The received specimen in the pathology laboratory was a huge irregular necrotic mass, measuring 20×17×5 cm, covered by ulcerated skin. Microscopy of the mass was the same as the original biopsy and repeated immunohistochemical studies showed the same results of the initial biopsy.

Discussion

MCC is a rare, highly aggressive and usually cutaneous neuroendocrine tumor which was first described by Toker in 1972 as a trabecular carcinoma.[4] In 1978 the same author described the presence of dense core granules in the cytoplasm of these tumor cells and proposed the possible origin from cutaneous Merkel cells.[5] In 1980 the entity was called Merkel cell carcinoma.[6] The pathogenesis of MCC is not fully understood. Recently reports have been published about a possible viral oncogenesis of MCC. These studies resulted in the discovery of a new polyoma virus, the Merkel cell polyomavirus.[7] MCC is usually a carcinoma of the elderly with the most common location on the sun-exposed areas of head and neck. It usually presents as a rapidly growing red to violaceous firm nodule.[8] The most common clinical features of MCC have been summarized as AEIOU: i) A for asymptomatic/lack of tenderness ii) E for expanding rapidly in <3 months iii) I for immunosuppression iv) O for older than 50 years and 5) U for UV exposed location. Over 90% of the patients meet 3 or more of the AEIOU criteria.[9] Our patient didn't have 2 of the criteria i.e. he was very young and there was no evidence of any immunosuppression.
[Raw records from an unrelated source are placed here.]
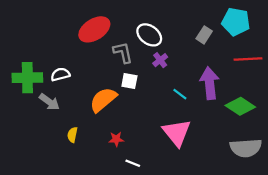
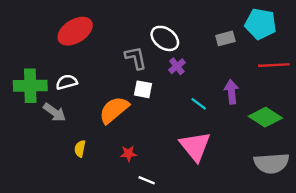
red ellipse: (94, 29) -> (75, 31), moved
gray rectangle: (204, 35) -> (225, 38), turned 42
purple arrow: (210, 83) -> (231, 92), size x0.7

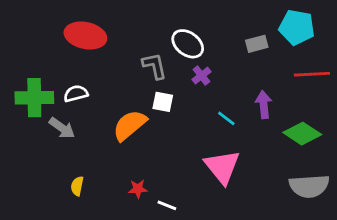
red ellipse: (75, 31) -> (85, 36), turned 44
yellow semicircle: (80, 149) -> (77, 186), moved
red star: (128, 154) -> (138, 189), moved

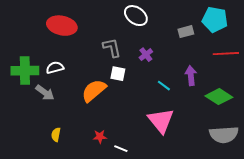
white ellipse: (188, 44) -> (136, 16), moved

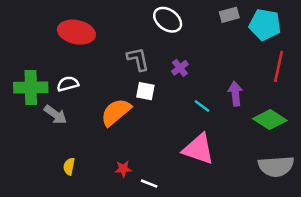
gray rectangle: (186, 32) -> (229, 15), moved
red line: (226, 54) -> (278, 67), turned -75
pink triangle: (161, 121) -> (198, 149), turned -32

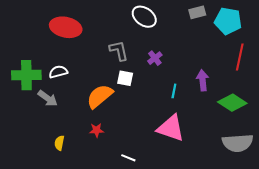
cyan line: (202, 106) -> (174, 91), turned 64
red star: (123, 169) -> (96, 130), moved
MCC in the immunosuppressed patients such as an AIDS victims or organ transplant patient occurs at a significantly younger age. About 50% are younger than 50 years of age.[7] Although our patient didn't have any underlying disease or predisposing risk factor.
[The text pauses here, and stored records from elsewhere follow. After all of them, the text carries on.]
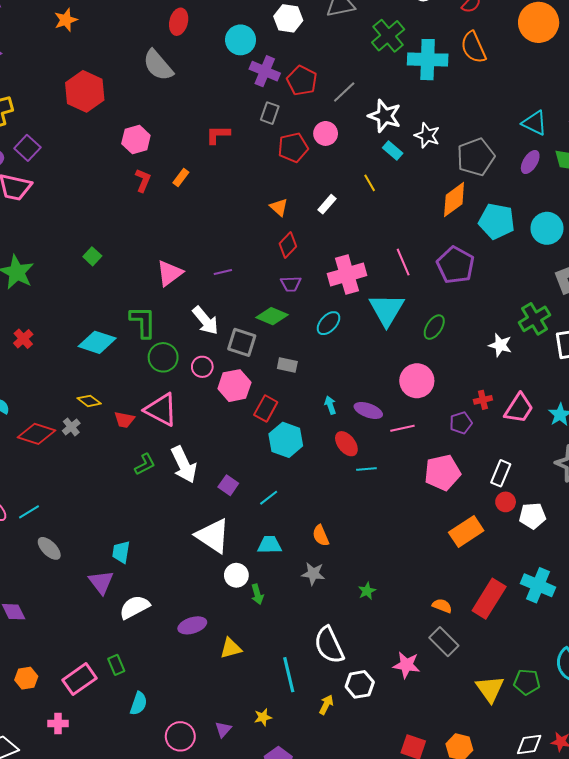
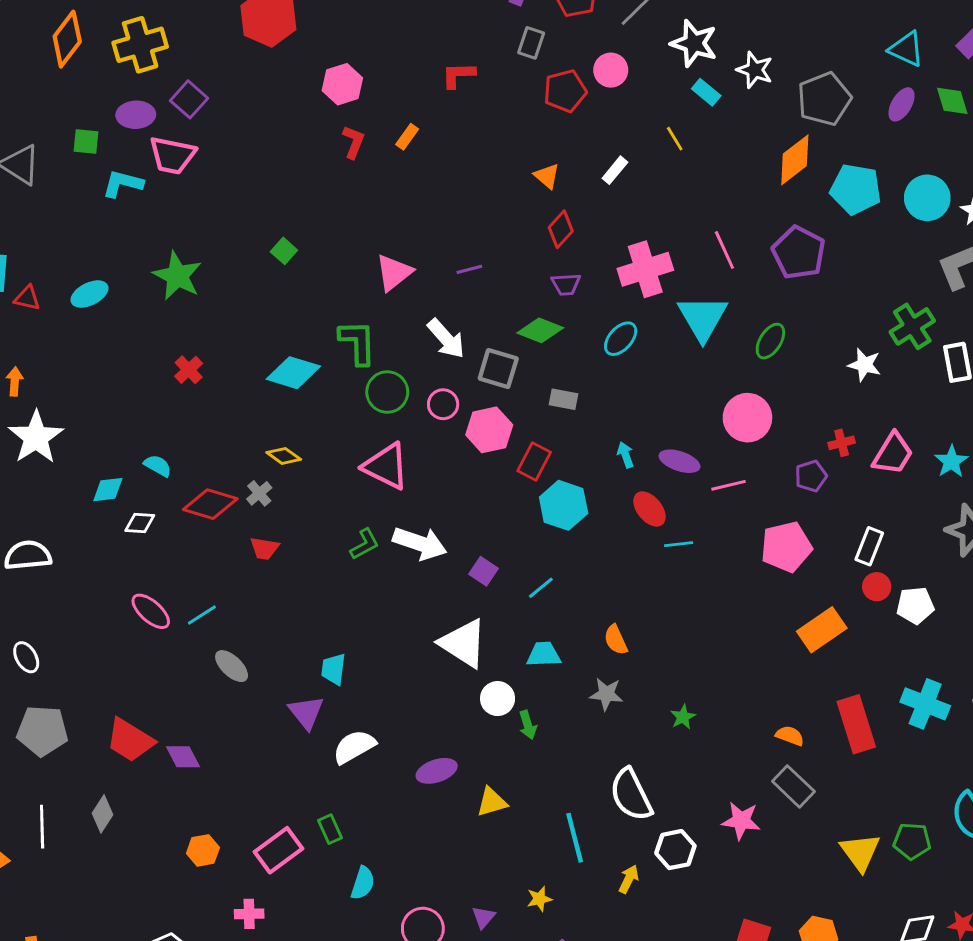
red trapezoid: (124, 420) -> (264, 548), moved
white arrow: (184, 465) -> (420, 543), turned -45
red rectangle: (489, 599) -> (856, 724), turned -48

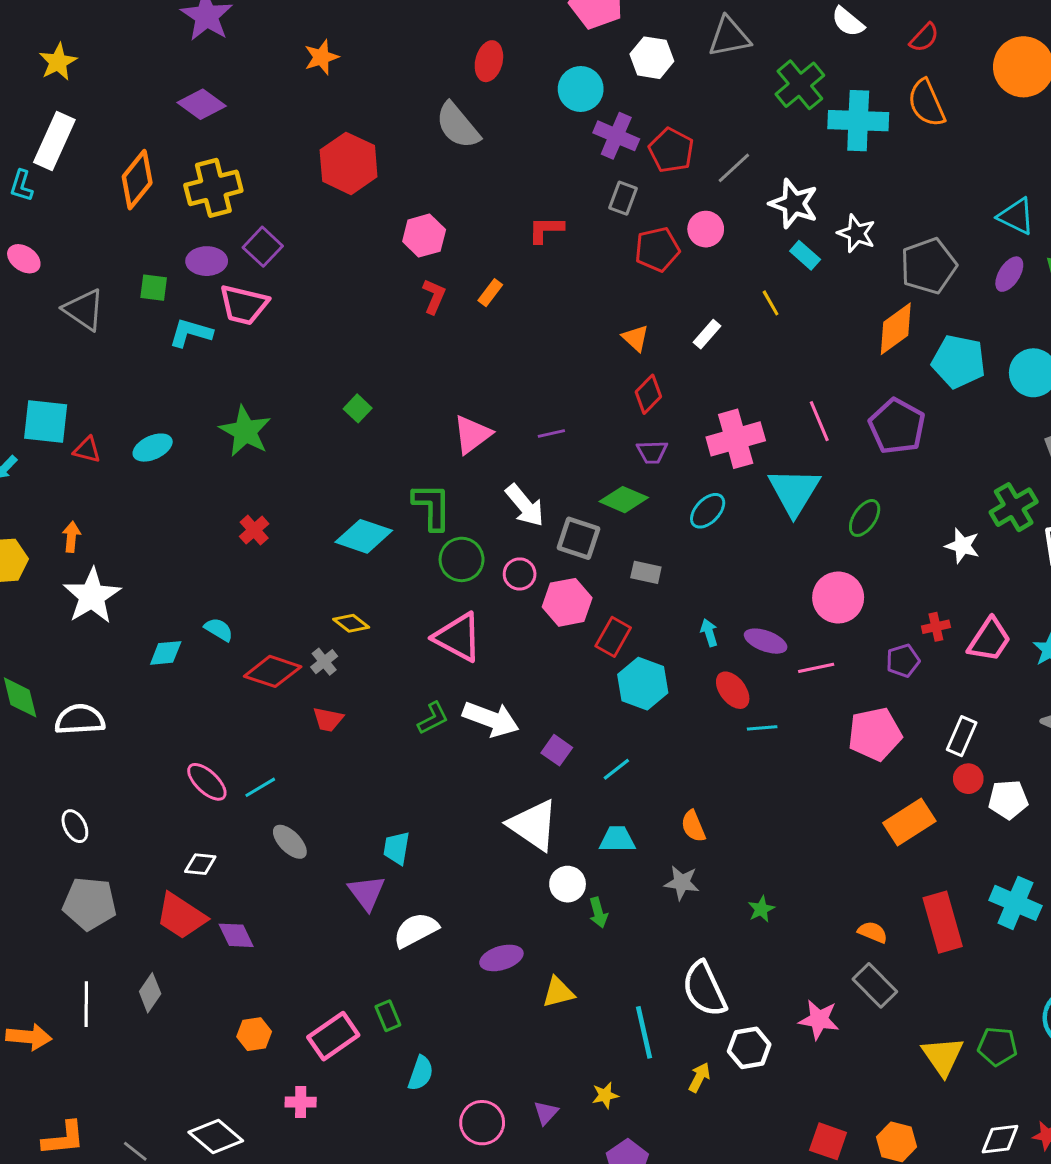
white diamond: (140, 523) -> (200, 864), moved

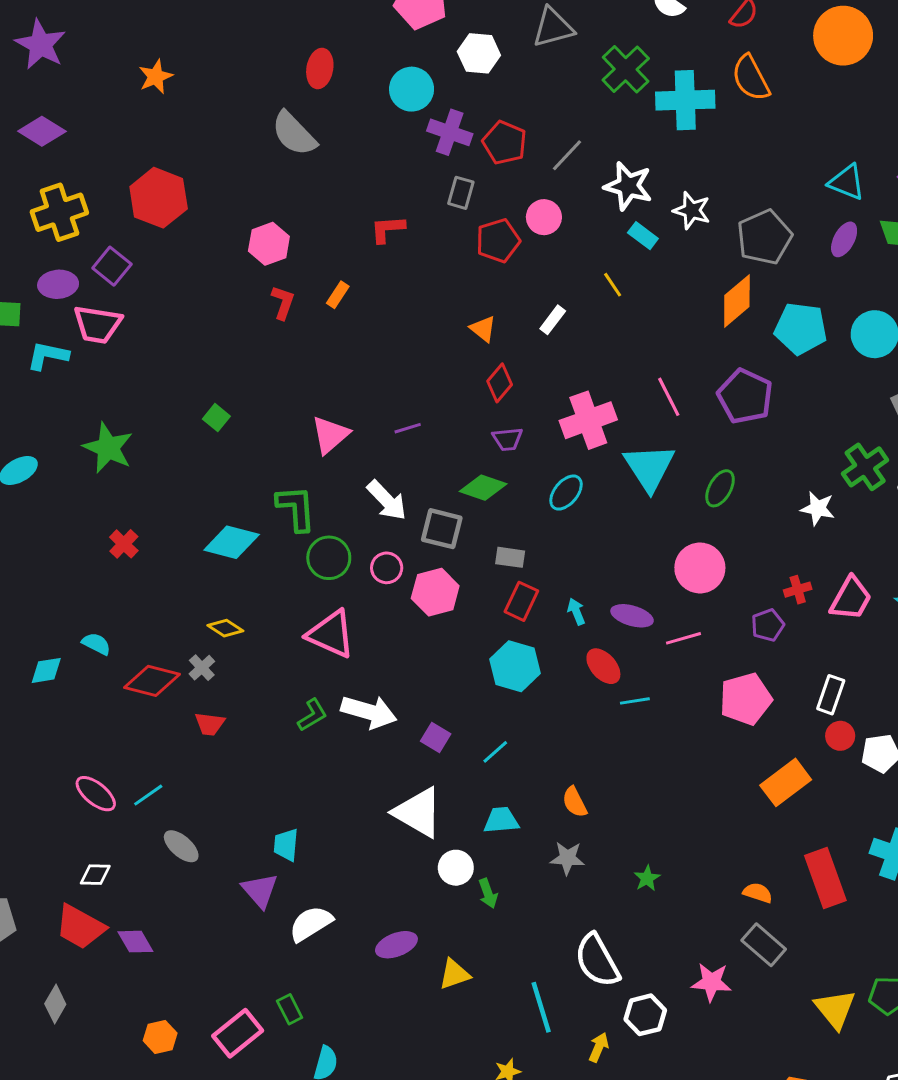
red hexagon: (349, 163) -> (159, 198), moved
red rectangle: (613, 637) -> (521, 601), moved

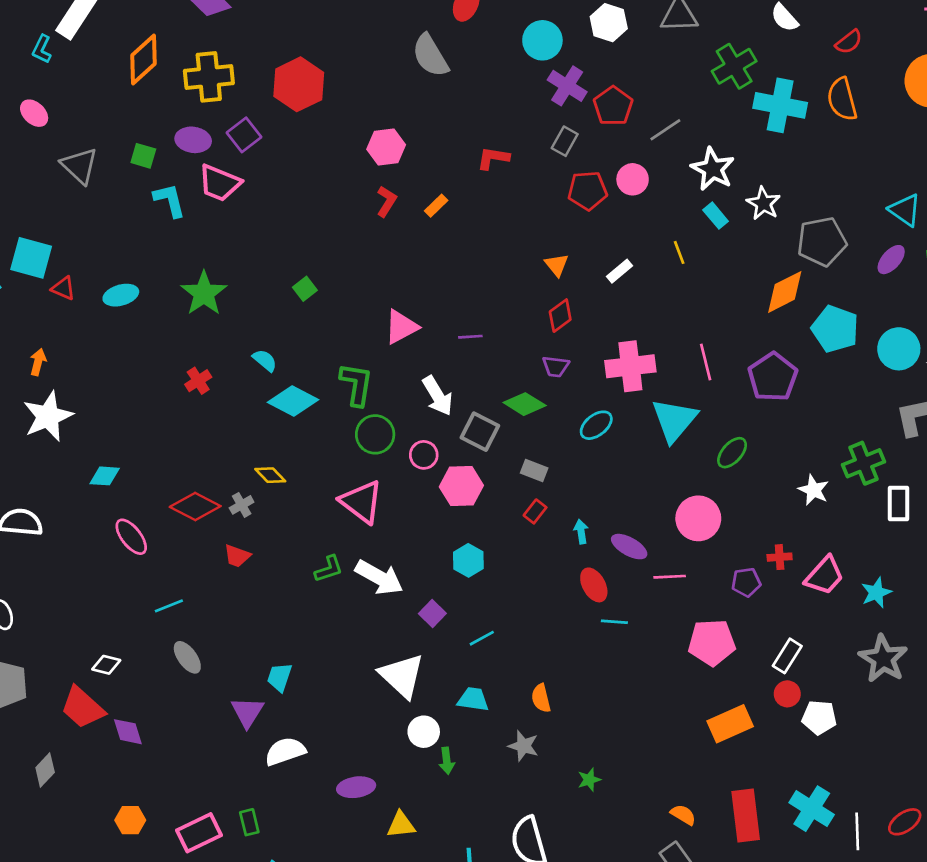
cyan L-shape: (48, 356) -> (170, 200), turned 51
red rectangle: (521, 601) -> (535, 511), size x0.7
cyan semicircle: (96, 644) -> (265, 360), moved
cyan hexagon: (515, 666) -> (468, 560), moved, size x0.7
pink ellipse: (96, 794) -> (131, 537), moved

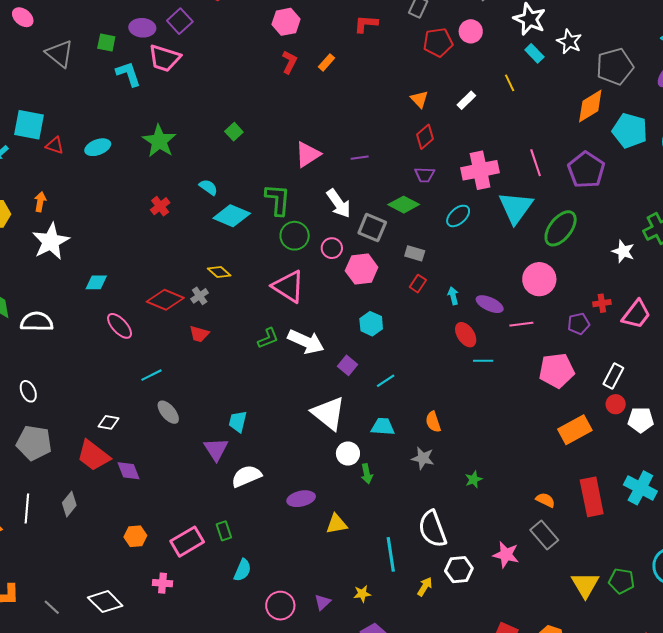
green ellipse: (732, 453) -> (561, 228), size x1.5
Due to uncharacteristic features of MCC, the diagnosis in most cases is first made on the basis of histopathologic features as was our case.[7]
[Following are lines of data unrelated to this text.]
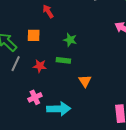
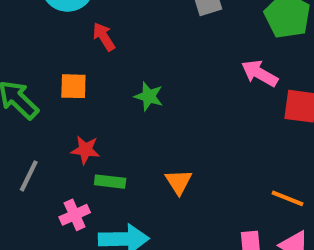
green rectangle: (63, 60) -> (110, 182), moved
gray line: (16, 64) -> (29, 176), moved

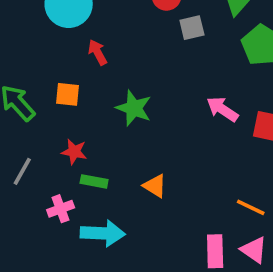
pink arrow: (260, 73) -> (222, 109), moved
green star: (149, 96) -> (134, 108), size x1.4
orange triangle: (179, 182) -> (155, 186), turned -30

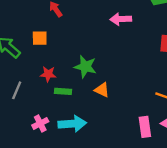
green star: (134, 108) -> (85, 67), moved
pink arrow: (222, 109) -> (121, 19), moved, turned -30
pink cross: (61, 209) -> (40, 123), moved

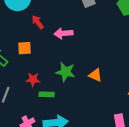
pink arrow: (121, 19) -> (63, 33), moved
orange triangle: (102, 90) -> (95, 75), moved

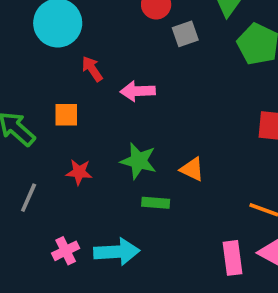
green rectangle: (47, 94) -> (156, 203), moved

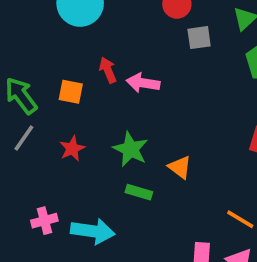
red arrow: (92, 69) -> (108, 70), moved
red star: (79, 172) -> (72, 149), turned 30
gray line: (29, 198) -> (24, 138), moved

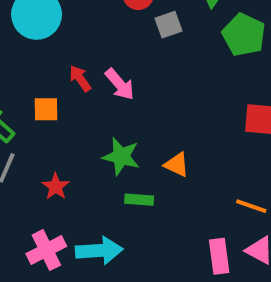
pink arrow: (143, 83) -> (120, 84), turned -128
red star: (72, 149) -> (56, 186), moved
pink cross: (44, 221) -> (46, 250), size x1.4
MCC is a dermal-based tumor composed of nests and cords of small round cells with round to oval nuclei and inconspicuous nucleoli. These histologic subtypes are small cell, intermediate and trabecular variant. However, these variants are clinically insignificant.[10] Our case was of intermediate variant which is the most common type, composed of solid nodules and diffuse sheets of basophilic cells with round to oval relatively pale nuclei and indistinct cytoplasmic borders as well as inconspicuous nucleoli. MCC is a very rapidly growing tumor and the proliferative index, as well as the amount of mitotic activity is very high.[11]

The histologic differential diagnoses in this tumor are malignant melanoma, small cell carcinoma of lung, lymphoma and Ewing's sarcoma/ Primitive neuroectodermal tumor (PNET), all of which can be excluded by immunohistochemistry.[10] Negative HMB45, TTF-1 and CD 45 exclude tumors such as malignant melanoma, small cell carcinoma of lung and lymphoma respectively. Dot like cytoplasmic CK and CK20 are against the diagnosis of Ewing's sarcoma/PNET.[7-9] Positive CD99, TdT (Terminal deoxynucleotidase), paranuclear dots by neurofilament (NF) and c-kit have also been reported in MCC.[10-13] Wide surgical excision has been reported as the only effective treatment, followed by adjuvant chemoradiation.[14,15] The unique point about this patient was sudden severe and intractable hypotension (30 mmHg) during surgery and excision of the tumor, which has not been reported previously, but seems to be due to release of vasoactive intestinal peptide (VIP) from the tumor cells into the blood circulation (although we couldn't evaluate the level).[16]

According to the prognosis, ten-year survival has been revealed to be different in the tumors less and above 2 cm. 10-year-survival rate for tumors larger than 2 cm was reported as about 39%.[17] Tumor staging has been extensively introduced in previous reports.[18] Stage of the tumor has been reported to correlate with 10-year survival.[18] MCC has a propensity to metastasize to many sites, particularly lymphnodes, lung, liver, brain and bone.[19,20] To the best of our knowledge just 2 MCCs have been reported in the children in the English literature.[21,22] As a conclusion, our case was a remarkable one, because of his age, absence of immunosuppression and intraoperative hypotension, which can be life-threatening.